Jim Rutenberg: Well, there are different views on that question from people who know him well. I just want to say one thing. Yes, it's about the money, always about the money, but I always think the politics and the power have always been mixed up together. Yes, he'll dance with a liberal, but when he is dancing with Tony Blair, Tony Blair's also getting behind the war in Iraq, which Rupert Murdoch really wanted. Certain kinds of Democrats, he'll flirt with, but inexorably, the line he's drawn has been to the right, and the influence he's exerted has been conservative.
Now, has he changed? There's a view among some people around him that, yes, he has in fact changed. That he'd like to see himself as afflicting the powerful and fighting for the little guy and that was the way his papers, the tabloids positioned themselves.
Brooke Gladstone: Standing up for the have-nots, is that what you're saying?
Jim Rutenberg: Yes, and someone outside the elite circles, which on one level, he was born of incredible privilege, but self-image for all of us drives you more than reality sometimes. There is a view that as he got more inside the halls of power, he did change. What hasn't changed and it's clear in the transcripts that came out on this Dominion trial, is there's always been this sort of nonchalance about it like, “Oh, everyone's getting all worked up about this democracy stuff. Give me a break. We're not responsible for that.
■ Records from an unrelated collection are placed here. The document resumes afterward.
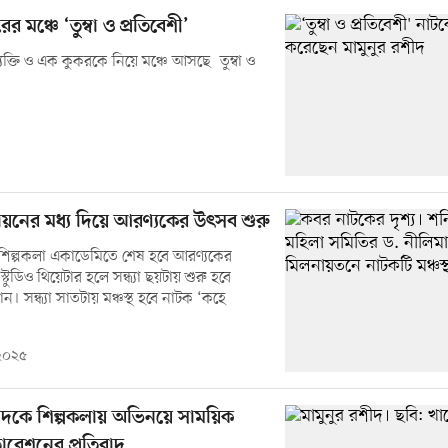
র মঞ্চে ‘তুম্বা ও প্রতিবেশী’
ব্যক্তি ও এক কুকরকে নিয়ে মঞ্চে আসছে `তুম্বা ও
চায়নের মধ্য দিয়ে আরণ্যকের উৎসব শুরু
ি শিল্পকলা একাডেমিতে শেষ হবে আরণ্যকের
টুডিও থিয়েটার হলে সন্ধ্যা ছয়টায় শুরু হবে
ান। সন্ধ্যা সাতটায় মঞ্চস্থ হবে নাটক ‘কহে
 ২০২৫
শীদকে শিল্পকলায় অভিনয়ে সাময়িক
ারেশনের প্রতিবাদ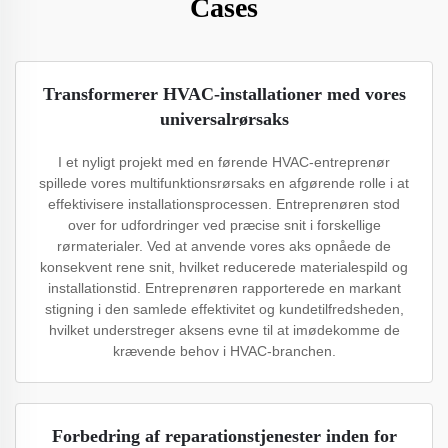
Cases
Transformerer HVAC-installationer med vores
universalrørsaks
I et nyligt projekt med en førende HVAC-entreprenør
spillede vores multifunktionsrørsaks en afgørende rolle i at
effektivisere installationsprocessen. Entreprenøren stod
over for udfordringer ved præcise snit i forskellige
rørmaterialer. Ved at anvende vores aks opnåede de
konsekvent rene snit, hvilket reducerede materialespild og
installationstid. Entreprenøren rapporterede en markant
stigning i den samlede effektivitet og kundetilfredsheden,
hvilket understreger aksens evne til at imødekomme de
krævende behov i HVAC-branchen.
Forbedring af reparationstjenester inden for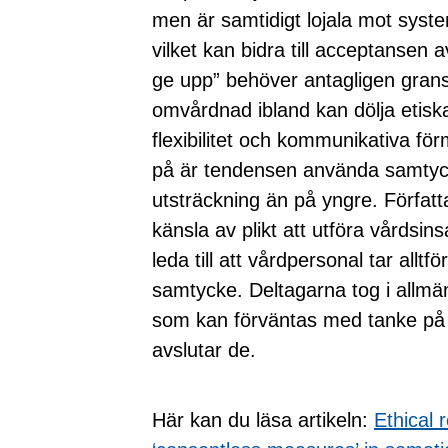
men är samtidigt lojala mot system
vilket kan bidra till acceptansen 
ge upp” behöver antagligen gran
omvårdnad ibland kan dölja etis
flexibilitet och kommunikativa fö
på är tendensen använda samtycks
utsträckning än på yngre. Författa
känsla av plikt att utföra vårdsins
leda till att vårdpersonal tar allt
samtycke. Deltagarna tog i allmä
som kan förväntas med tanke på 
avslutar de.
Här kan du läsa artikeln:
Ethical 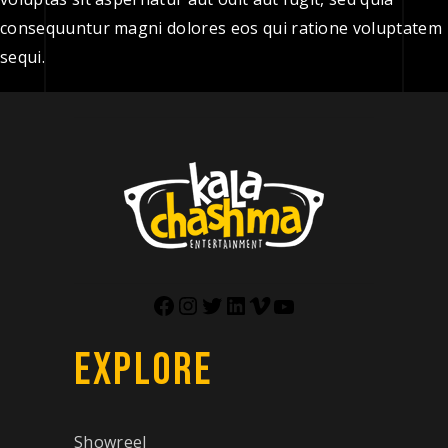
consequuntur magni dolores eos qui ratione voluptatem
sequi.
EXPLORE
Showreel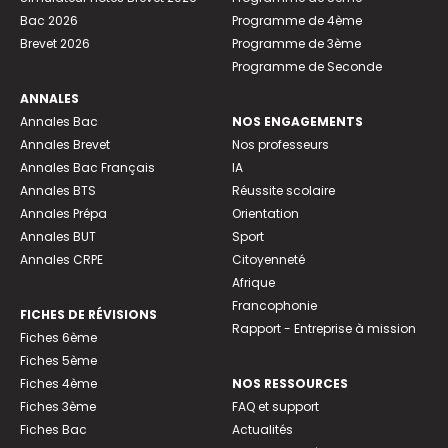
Bac 2026
Programme de 4ème
Brevet 2026
Programme de 3ème
Programme de Seconde
ANNALES
Annales Bac
NOS ENGAGEMENTS
Annales Brevet
Nos professeurs
Annales Bac Français
IA
Annales BTS
Réussite scolaire
Annales Prépa
Orientation
Annales BUT
Sport
Annales CRPE
Citoyenneté
Afrique
Francophonie
FICHES DE RÉVISIONS
Rapport - Entreprise à mission
Fiches 6ème
Fiches 5ème
Fiches 4ème
NOS RESSOURCES
Fiches 3ème
FAQ et support
Fiches Bac
Actualités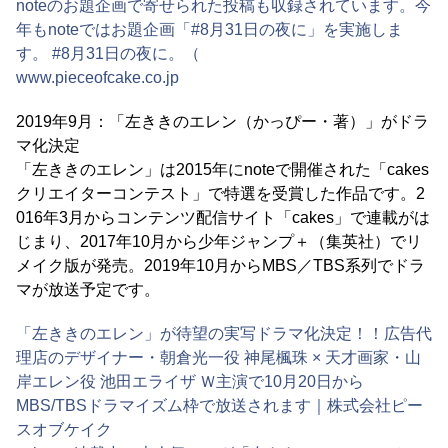
noteのお題企画で寄せられた投稿も収録されています。今
年もnoteではお題企画「#8月31日の夜に」を実施しま
す。 #8月31日の夜に。（
www.pieceofcake.co.jp
2019年9月：「左ききのエレン（かっぴー・著）」がドラ
マ化決定
「左ききのエレン」は2015年にnoteで開催された「cakes
クリエイターコンテスト」で特選を受賞した作品です。2
016年3月からコンテンツ配信サイト「cakes」で連載がは
じまり、2017年10月から少年ジャンプ＋（集英社）でリ
メイク版が発売。2019年10月からMBS／TBS系列でドラ
マが放送予定です。
「左ききのエレン」が待望の実写ドラマ化決定！！広告代
理店のデザイナー・朝倉光一役 神尾楓珠 × 天才画家・山
岸エレン役 池田エライザ Ｗ主演で10月20日から
MBS/TBSドラマイズム枠で放送されます｜株式会社ピー
スオブケイク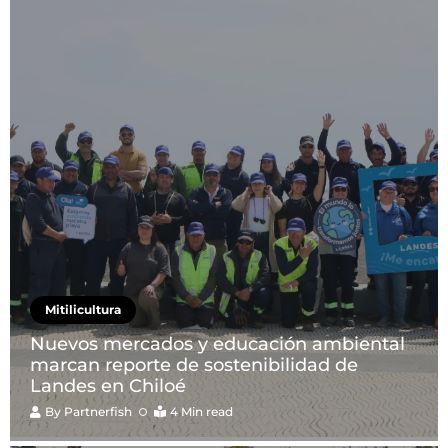
Mitilicultura
Nuevos mercados y educación ambiental
marcan reporte de sostenibilidad de
Landes en Chiloé
By
Partnerfish
4 Min read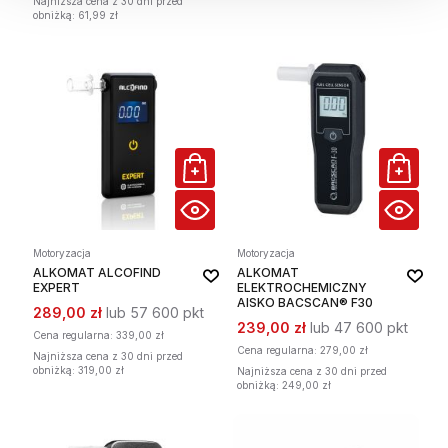
Najniższa cena z 30 dni przed
obniżką: 61,99 zł
Motoryzacja
Motoryzacja
ALKOMAT ALCOFIND
ALKOMAT
EXPERT
ELEKTROCHEMICZNY
AISKO BACSCAN® F30
289,00 zł
lub 57 600 pkt
239,00 zł
lub 47 600 pkt
Cena regularna:
339,00 zł
Cena regularna:
279,00 zł
Najniższa cena z 30 dni przed
obniżką: 319,00 zł
Najniższa cena z 30 dni przed
obniżką: 249,00 zł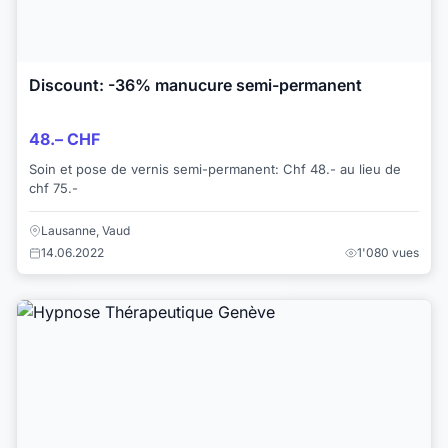
Discount: -36% manucure semi-permanent
48.– CHF
Soin et pose de vernis semi-permanent: Chf 48.- au lieu de
chf 75.-
Lausanne, Vaud
14.06.2022
1'080 vues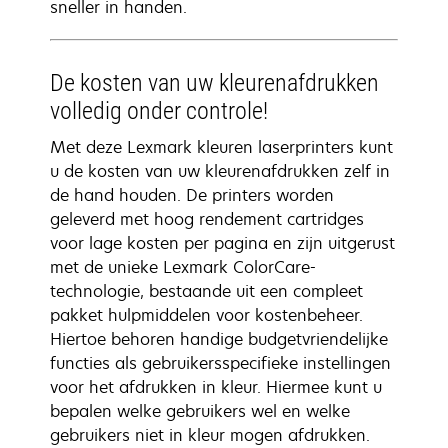
sneller in handen.
De kosten van uw kleurenafdrukken
volledig onder controle!
Met deze Lexmark kleuren laserprinters kunt
u de kosten van uw kleurenafdrukken zelf in
de hand houden. De printers worden
geleverd met hoog rendement cartridges
voor lage kosten per pagina en zijn uitgerust
met de unieke Lexmark ColorCare-
technologie, bestaande uit een compleet
pakket hulpmiddelen voor kostenbeheer.
Hiertoe behoren handige budgetvriendelijke
functies als gebruikersspecifieke instellingen
voor het afdrukken in kleur. Hiermee kunt u
bepalen welke gebruikers wel en welke
gebruikers niet in kleur mogen afdrukken.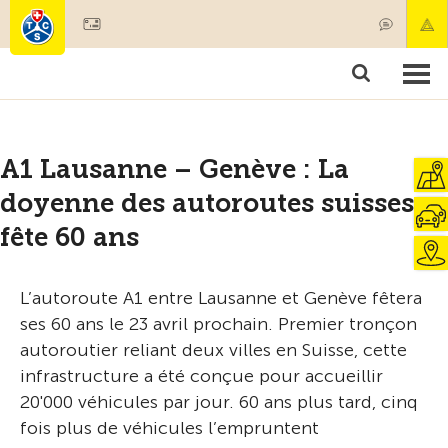
Devenir membre
Membres & prestations
Produits
Cours & contrôles véhicules
Camping & voyages
Tests, sécurité & santé
A1 Lausanne – Genève : La
doyenne des autoroutes suisses
fête 60 ans
L’autoroute A1 entre Lausanne et Genève fêtera
ses 60 ans le 23 avril prochain. Premier tronçon
autoroutier reliant deux villes en Suisse, cette
infrastructure a été conçue pour accueillir
20'000 véhicules par jour. 60 ans plus tard, cinq
fois plus de véhicules l’empruntent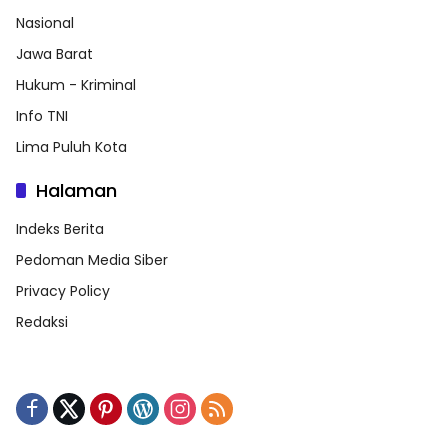
Nasional
Jawa Barat
Hukum - Kriminal
Info TNI
Lima Puluh Kota
Halaman
Indeks Berita
Pedoman Media Siber
Privacy Policy
Redaksi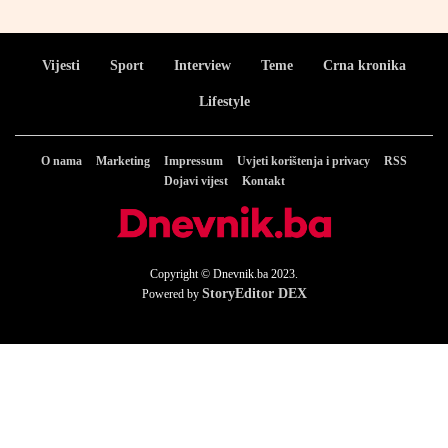
Vijesti
Sport
Interview
Teme
Crna kronika
Lifestyle
O nama
Marketing
Impressum
Uvjeti korištenja i privacy
RSS
Dojavi vijest
Kontakt
Copyright © Dnevnik.ba 2023.
StoryEditor DEX
Powered by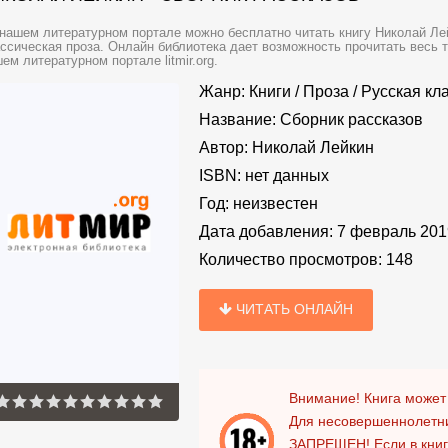
нашем литературном портале можно бесплатно читать книгу Николай Лей
ссическая проза. Онлайн библиотека дает возможность прочитать весь 
ем литературном портале litmir.org.
Жанр:
Книги
/
Проза
/
Русская кл
Название:
Сборник рассказов
Автор:
Николай Лейкин
ISBN:
нет данных
Год:
неизвестен
Дата добавления:
7 февраль 201
Количество просмотров:
148
ЧИТАТЬ ОНЛАЙН
Внимание! Книга может
Для несовершеннолетни
ЗАПРЕЩЕН!
Если в кни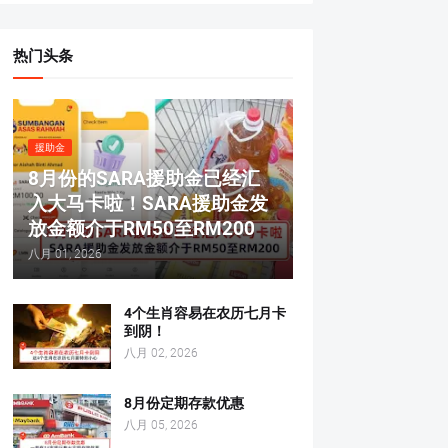
热门头条
援助金
8月份的SARA援助金已经汇
入大马卡啦！SARA援助金发
放金额介于RM50至RM200
八月 01, 2026
4个生肖容易在农历七月卡
到阴！
八月 02, 2026
8月份定期存款优惠
八月 05, 2026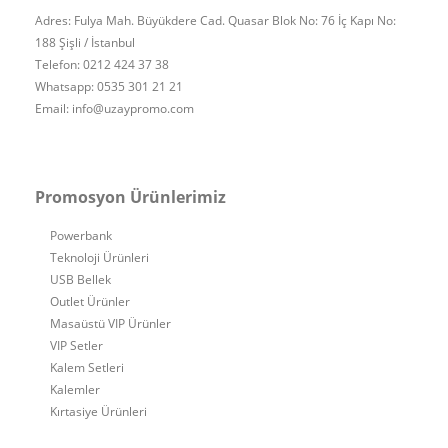
Adres: Fulya Mah. Büyükdere Cad. Quasar Blok No: 76 İç Kapı No:
188 Şişli / İstanbul
Telefon: 0212 424 37 38
Whatsapp: 0535 301 21 21
Email: info@uzaypromo.com
Promosyon Ürünlerimiz
Powerbank
Teknoloji Ürünleri
USB Bellek
Outlet Ürünler
Masaüstü VIP Ürünler
VIP Setler
Kalem Setleri
Kalemler
Kırtasiye Ürünleri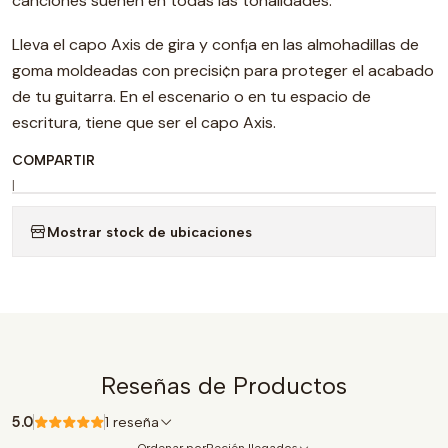
canciones suenen en todas las tonalidades.
Lleva el capo Axis de gira y conf¡a en las almohadillas de
goma moldeadas con precisi¢n para proteger el acabado
de tu guitarra. En el escenario o en tu espacio de
escritura, tiene que ser el capo Axis.
COMPARTIR
|
Mostrar stock de ubicaciones
Reseñas de Productos
5.0
1 reseña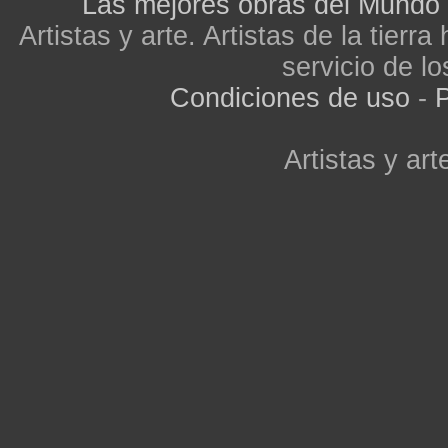
Las mejores obras del Mundo
Artistas y arte. Artistas de la tier
servicio de lo
Condiciones de uso
-
P
Artistas y arte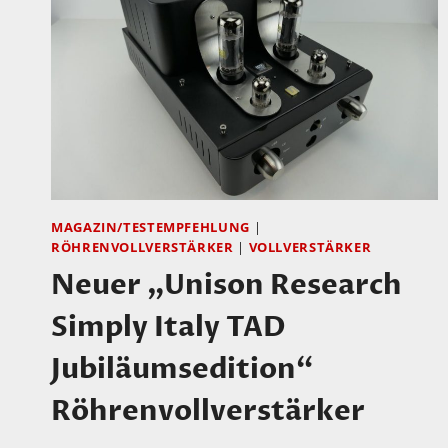
SCHWEIZ…
MAGAZIN/TESTEMPFEHLUNG
|
RÖHRENVOLLVERSTÄRKER
|
VOLLVERSTÄRKER
Neuer „Unison Research
Simply Italy TAD
Jubiläumsedition“
Röhrenvollverstärker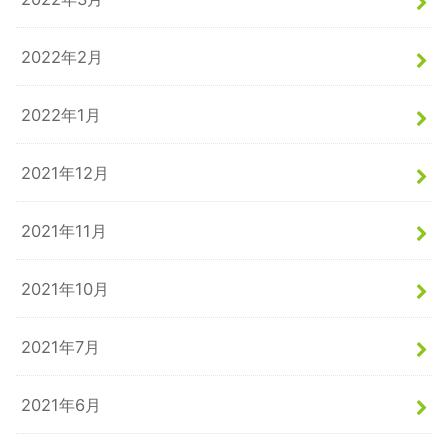
2022年2月
2022年1月
2021年12月
2021年11月
2021年10月
2021年7月
2021年6月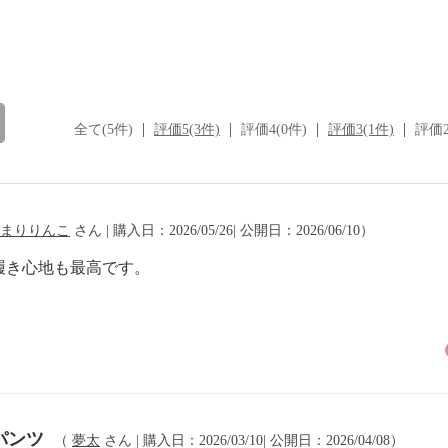
全て(5件)
評価5(3件)
評価4(0件)
評価3(1件)
評価2
まりりんこ
さん | 購入日：2026/05/26| 公開日：2026/06/10）
履き心地も最高です。
パンツ
（
夢太
さん | 購入日：2026/03/10| 公開日：2026/04/08）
The rest of the press, mostly liberal, they just are out to get me anyway,” so there's a lot of consistency.
Some people see some differences over time. At the end of the day, it really doesn't matter because the result is the same and the result’s what we all live with.
Brooke Gladstone: Right. Jim, thank you very much.
Jim Rutenberg: Thanks so much for having me.
Brooke Gladstone: Jim Rutenberg is a writer for The New York Times. Smartmatic’s $2.7 billion defamation lawsuit against Fox News is pending. The trial date is still to be determined.